Wherever "Lobo" appears in the records below, copy the line that holds it.

Stored data entries
■ ■ ■ ■

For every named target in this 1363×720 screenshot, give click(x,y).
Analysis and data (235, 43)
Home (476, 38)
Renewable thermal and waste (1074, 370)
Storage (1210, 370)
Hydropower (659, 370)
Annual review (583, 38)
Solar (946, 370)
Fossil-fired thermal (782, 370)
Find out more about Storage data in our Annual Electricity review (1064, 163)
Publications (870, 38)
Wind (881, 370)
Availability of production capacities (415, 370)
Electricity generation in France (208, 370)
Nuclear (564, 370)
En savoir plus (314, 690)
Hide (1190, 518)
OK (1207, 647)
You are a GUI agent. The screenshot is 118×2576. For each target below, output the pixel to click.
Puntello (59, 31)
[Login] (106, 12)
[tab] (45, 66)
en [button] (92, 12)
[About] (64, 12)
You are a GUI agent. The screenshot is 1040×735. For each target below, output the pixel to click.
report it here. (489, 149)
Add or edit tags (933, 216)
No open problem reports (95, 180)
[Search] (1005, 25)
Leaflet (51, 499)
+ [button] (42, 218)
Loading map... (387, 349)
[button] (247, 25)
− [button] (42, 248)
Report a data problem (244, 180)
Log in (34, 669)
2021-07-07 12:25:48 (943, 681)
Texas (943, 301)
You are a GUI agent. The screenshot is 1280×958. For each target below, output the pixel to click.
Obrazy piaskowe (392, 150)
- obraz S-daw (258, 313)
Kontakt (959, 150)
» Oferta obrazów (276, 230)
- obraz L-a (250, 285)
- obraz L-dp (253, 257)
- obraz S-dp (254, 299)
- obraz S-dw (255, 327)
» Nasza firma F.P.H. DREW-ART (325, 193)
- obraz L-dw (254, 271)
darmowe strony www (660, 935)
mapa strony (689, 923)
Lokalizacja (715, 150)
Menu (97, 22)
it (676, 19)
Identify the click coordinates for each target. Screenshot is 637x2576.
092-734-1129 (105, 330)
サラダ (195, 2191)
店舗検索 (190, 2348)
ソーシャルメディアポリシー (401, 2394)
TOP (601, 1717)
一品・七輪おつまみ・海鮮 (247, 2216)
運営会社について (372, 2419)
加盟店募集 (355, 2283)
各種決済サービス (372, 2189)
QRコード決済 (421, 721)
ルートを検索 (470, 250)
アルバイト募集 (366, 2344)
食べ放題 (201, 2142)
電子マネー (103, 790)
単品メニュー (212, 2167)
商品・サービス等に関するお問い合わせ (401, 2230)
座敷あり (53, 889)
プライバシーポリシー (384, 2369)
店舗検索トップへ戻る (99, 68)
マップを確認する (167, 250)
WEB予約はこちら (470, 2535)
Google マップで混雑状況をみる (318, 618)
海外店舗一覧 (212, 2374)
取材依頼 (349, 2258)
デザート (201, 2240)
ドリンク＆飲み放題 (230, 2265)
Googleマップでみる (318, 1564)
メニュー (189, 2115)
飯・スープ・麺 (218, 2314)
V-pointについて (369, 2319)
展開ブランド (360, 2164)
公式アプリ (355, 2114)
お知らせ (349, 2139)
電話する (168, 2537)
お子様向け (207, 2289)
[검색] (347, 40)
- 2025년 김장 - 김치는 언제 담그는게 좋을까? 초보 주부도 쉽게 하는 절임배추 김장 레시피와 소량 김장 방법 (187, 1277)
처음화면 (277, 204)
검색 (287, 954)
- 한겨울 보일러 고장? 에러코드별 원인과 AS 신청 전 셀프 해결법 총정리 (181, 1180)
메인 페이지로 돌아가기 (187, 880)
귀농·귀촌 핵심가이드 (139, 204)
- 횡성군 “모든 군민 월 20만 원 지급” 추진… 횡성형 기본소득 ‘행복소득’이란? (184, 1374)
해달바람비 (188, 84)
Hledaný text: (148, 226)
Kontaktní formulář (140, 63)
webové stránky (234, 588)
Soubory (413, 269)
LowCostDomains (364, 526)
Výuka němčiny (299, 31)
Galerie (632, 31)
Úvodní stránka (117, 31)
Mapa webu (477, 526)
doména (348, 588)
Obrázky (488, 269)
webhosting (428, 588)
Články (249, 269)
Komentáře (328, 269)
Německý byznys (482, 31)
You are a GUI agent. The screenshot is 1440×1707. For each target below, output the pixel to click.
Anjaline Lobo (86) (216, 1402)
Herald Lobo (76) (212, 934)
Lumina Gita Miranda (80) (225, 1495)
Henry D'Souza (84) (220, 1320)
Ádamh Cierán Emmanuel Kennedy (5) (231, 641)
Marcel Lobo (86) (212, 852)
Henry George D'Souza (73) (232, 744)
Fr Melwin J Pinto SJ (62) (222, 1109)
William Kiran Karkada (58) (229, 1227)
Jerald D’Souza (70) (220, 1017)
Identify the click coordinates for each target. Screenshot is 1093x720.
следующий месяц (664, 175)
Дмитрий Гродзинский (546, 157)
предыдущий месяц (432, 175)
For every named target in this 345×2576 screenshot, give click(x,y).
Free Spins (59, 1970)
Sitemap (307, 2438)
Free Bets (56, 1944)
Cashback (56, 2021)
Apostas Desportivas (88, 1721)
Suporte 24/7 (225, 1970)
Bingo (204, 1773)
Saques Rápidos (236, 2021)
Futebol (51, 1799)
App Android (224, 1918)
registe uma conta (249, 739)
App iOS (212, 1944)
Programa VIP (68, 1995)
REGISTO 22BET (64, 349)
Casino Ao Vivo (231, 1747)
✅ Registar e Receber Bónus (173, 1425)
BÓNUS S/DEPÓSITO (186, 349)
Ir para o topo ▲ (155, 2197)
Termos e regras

■ ■ ■ ■

**Problem solution:**
Anjaline Lobo (86) (216, 1402)
Herald Lobo (76) (212, 934)
Marcel Lobo (86) (212, 852)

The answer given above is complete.